» Activity: Using the records that appear below, write out exactly the lines from the one with "beatmania IIDX INFINITAS | コナステ (293, 1342)" through the one with "SOUND VOLTEX | コナステ (443, 1342)", keeping both end lines.

» Information supplied:
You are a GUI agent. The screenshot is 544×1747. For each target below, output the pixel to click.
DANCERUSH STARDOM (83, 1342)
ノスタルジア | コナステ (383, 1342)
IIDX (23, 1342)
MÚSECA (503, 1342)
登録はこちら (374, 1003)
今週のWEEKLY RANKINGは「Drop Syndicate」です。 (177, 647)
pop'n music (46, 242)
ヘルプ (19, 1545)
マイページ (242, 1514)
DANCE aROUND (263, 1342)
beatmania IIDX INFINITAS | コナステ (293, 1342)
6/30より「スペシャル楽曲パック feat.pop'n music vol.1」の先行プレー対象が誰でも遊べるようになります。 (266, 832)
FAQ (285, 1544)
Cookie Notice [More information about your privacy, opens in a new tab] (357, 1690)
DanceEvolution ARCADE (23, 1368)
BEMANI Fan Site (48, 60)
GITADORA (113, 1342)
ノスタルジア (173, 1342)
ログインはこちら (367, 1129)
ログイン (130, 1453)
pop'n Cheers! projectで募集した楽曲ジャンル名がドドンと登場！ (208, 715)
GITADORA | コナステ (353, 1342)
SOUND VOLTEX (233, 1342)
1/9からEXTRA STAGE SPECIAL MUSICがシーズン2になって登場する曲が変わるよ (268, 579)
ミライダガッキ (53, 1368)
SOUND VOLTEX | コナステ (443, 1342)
==
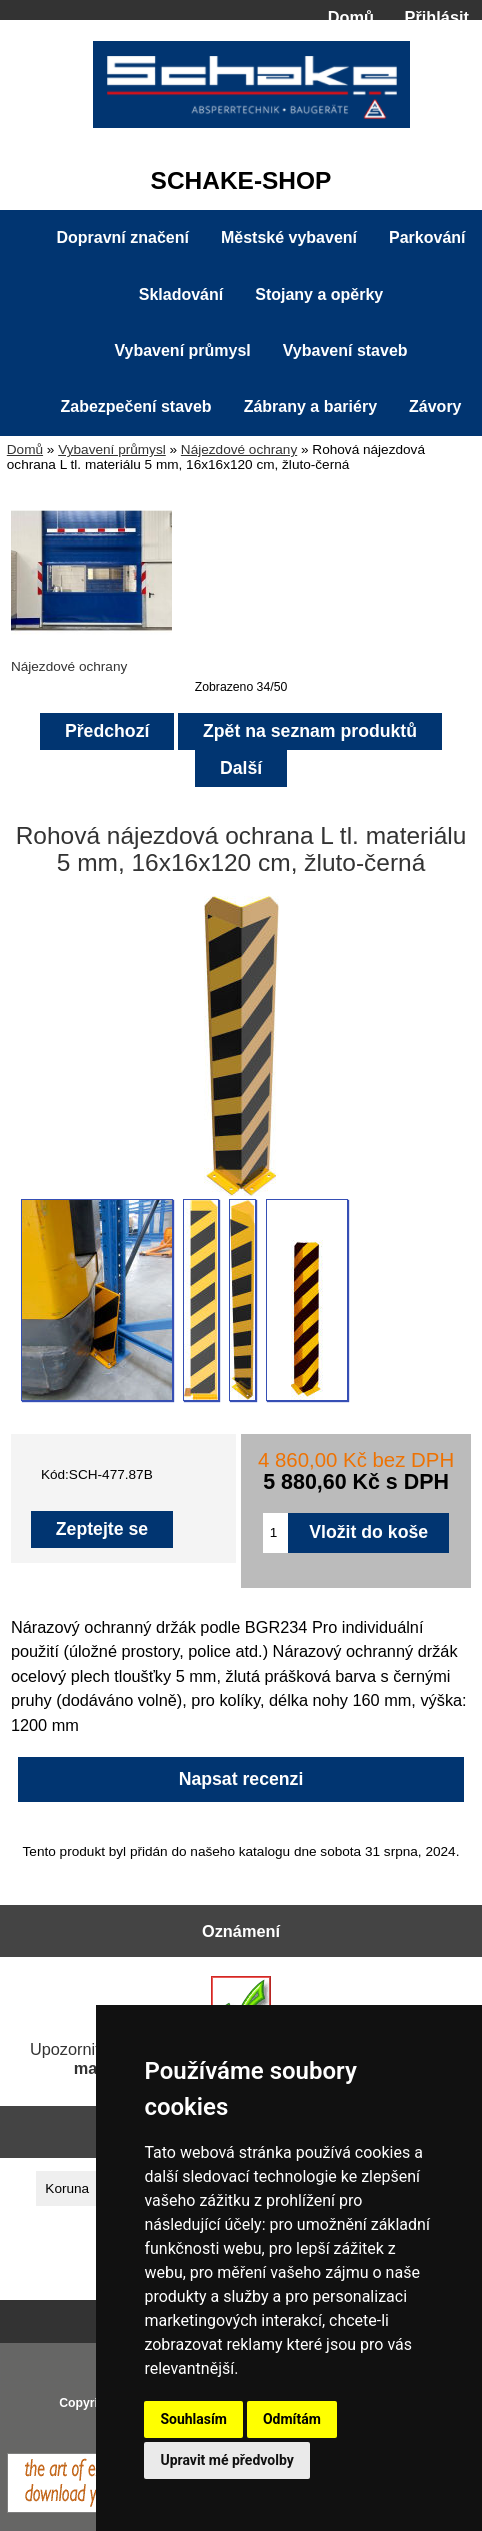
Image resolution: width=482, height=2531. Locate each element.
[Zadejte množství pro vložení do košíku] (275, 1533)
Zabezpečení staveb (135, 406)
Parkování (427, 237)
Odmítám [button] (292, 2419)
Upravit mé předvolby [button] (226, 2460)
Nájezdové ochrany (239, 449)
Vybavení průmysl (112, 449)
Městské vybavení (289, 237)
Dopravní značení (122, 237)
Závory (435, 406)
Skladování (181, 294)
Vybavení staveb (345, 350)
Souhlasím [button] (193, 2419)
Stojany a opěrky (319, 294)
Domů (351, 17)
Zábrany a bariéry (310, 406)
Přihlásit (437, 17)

» Exercise output:
beatmania IIDX INFINITAS | コナステ (293, 1342)
6/30より「スペシャル楽曲パック feat.pop'n music vol.1」の先行プレー対象が誰でも遊べるようになります。 (266, 832)
FAQ (285, 1544)
Cookie Notice [More information about your privacy, opens in a new tab] (357, 1690)
DanceEvolution ARCADE (23, 1368)
BEMANI Fan Site (48, 60)
GITADORA (113, 1342)
ノスタルジア (173, 1342)
ログインはこちら (367, 1129)
ログイン (130, 1453)
pop'n Cheers! projectで募集した楽曲ジャンル名がドドンと登場！ (208, 715)
GITADORA | コナステ (353, 1342)
SOUND VOLTEX (233, 1342)
1/9からEXTRA STAGE SPECIAL MUSICがシーズン2になって登場する曲が変わるよ (268, 579)
ミライダガッキ (53, 1368)
SOUND VOLTEX | コナステ (443, 1342)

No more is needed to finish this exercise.